We consider a discrete-time dynamic model to describe the repeated choices of adaptive consumers that at each time period adjust their request for a given good according to the discrepancies between the observed price and the fair price perceived on the basis of their utility function. Moreover, consumers’ preferences are endogenously modified on the basis of past consumption experience. The model considered is derived from the one proposed in D’Orlando and Rodano (2006), with a different assumption about the way the utility function changes according to the past consumption. In fact, in D’Orlando and Rodano (2006) the consumption preferences increase whenever past consumption increases, whereas in the model proposed in this paper a saturation effect is introduced, so that the same assumption holds for low and moderate past consumption, whereas current consumption decreases if the quantity consumed in the previous time period was too high. This leads to a unimodal preference function instead of an increasing one, which implies that the two-dimensional map, whose iteration represents the time evolution of the consumers’ choices, is transformed from an invertible map to a noninvertible one.
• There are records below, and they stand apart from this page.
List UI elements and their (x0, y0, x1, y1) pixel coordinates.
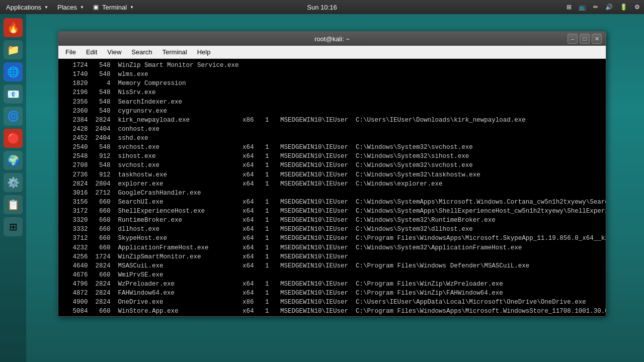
taskbar-right: ⊞ 📺 ✏ 🔊 🔋 ⚙ (565, 3, 642, 12)
minimize-button[interactable]: – (568, 34, 578, 44)
taskbar: Applications ▼ Places ▼ ▣ Terminal ▼ Sun… (0, 0, 644, 14)
terminal-menu[interactable]: ▣ Terminal ▼ (89, 3, 138, 12)
prompt-line: meterpreter > (61, 316, 603, 317)
applications-menu[interactable]: Applications ▼ (2, 3, 52, 12)
terminal-title: root@kali: ~ (314, 35, 350, 43)
maximize-button[interactable]: □ (580, 34, 590, 44)
menu-view[interactable]: View (102, 47, 126, 57)
sidebar-icon-5[interactable]: 🔴 (4, 129, 23, 148)
terminal-cursor (112, 316, 116, 317)
sidebar-icon-0[interactable]: 🔥 (4, 18, 23, 37)
places-menu[interactable]: Places ▼ (53, 3, 88, 12)
sidebar-icon-9[interactable]: ⊞ (4, 217, 23, 236)
sidebar-icon-2[interactable]: 🌐 (4, 62, 23, 81)
terminal-body[interactable]: 1724 548 WinZip Smart Monitor Service.ex… (58, 59, 606, 316)
close-button[interactable]: ✕ (592, 34, 602, 44)
menu-edit[interactable]: Edit (81, 47, 102, 57)
menu-bar: File Edit View Search Terminal Help (58, 46, 606, 59)
system-icon[interactable]: ⚙ (632, 3, 642, 12)
window-controls: – □ ✕ (568, 34, 602, 44)
prompt-text: meterpreter > (61, 316, 111, 317)
sidebar-icon-1[interactable]: 📁 (4, 40, 23, 59)
applications-arrow: ▼ (44, 5, 48, 10)
sidebar-icon-6[interactable]: 🌍 (4, 151, 23, 170)
sidebar-icon-4[interactable]: 🌀 (4, 107, 23, 126)
places-arrow: ▼ (80, 5, 84, 10)
menu-help[interactable]: Help (192, 47, 216, 57)
terminal-icon: ▣ (93, 4, 99, 11)
terminal-label: Terminal (102, 4, 127, 11)
terminal-titlebar: root@kali: ~ – □ ✕ (58, 32, 606, 46)
network-icon[interactable]: ⊞ (565, 3, 574, 12)
pen-icon[interactable]: ✏ (591, 3, 600, 12)
volume-icon[interactable]: 🔊 (603, 3, 615, 12)
menu-file[interactable]: File (60, 47, 81, 57)
battery-icon[interactable]: 🔋 (618, 3, 629, 12)
sidebar-icon-7[interactable]: ⚙️ (4, 173, 23, 192)
taskbar-clock: Sun 10:16 (307, 4, 337, 11)
places-label: Places (57, 4, 77, 11)
sidebar-icon-3[interactable]: 📧 (4, 84, 23, 104)
display-icon[interactable]: 📺 (577, 3, 588, 12)
sidebar: 🔥 📁 🌐 📧 🌀 🔴 🌍 ⚙️ 📋 ⊞ (0, 14, 26, 362)
applications-label: Applications (6, 4, 41, 11)
datetime-display: Sun 10:16 (307, 4, 337, 11)
terminal-output: 1724 548 WinZip Smart Monitor Service.ex… (61, 61, 603, 316)
taskbar-left: Applications ▼ Places ▼ ▣ Terminal ▼ (2, 3, 138, 12)
terminal-window: root@kali: ~ – □ ✕ File Edit View Search… (58, 31, 606, 317)
sidebar-icon-8[interactable]: 📋 (4, 195, 23, 214)
menu-terminal[interactable]: Terminal (157, 47, 192, 57)
menu-search[interactable]: Search (126, 47, 157, 57)
terminal-arrow: ▼ (130, 5, 134, 10)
Hence different global dynamic properties are obtained that influence the structure of the attractors and basins of attraction. These global dynamic features, described by the method of critical curves, interact with the property that the map is also characterized by the presence of a denominator that can vanish, giving rise to different kinds of singularities denoted as focal points and prefocal curves in Bischi et al. (1999), Bischi et al. (2003), Bischi et al. (2005), that strongly influence the structure of the basins of attraction. We describe the structure of the basins of attraction, and the contact bifurcations that change the qualitative properties of their global structure, by using geometric and numerical methods guided by the combined study of critical and prefocal curves.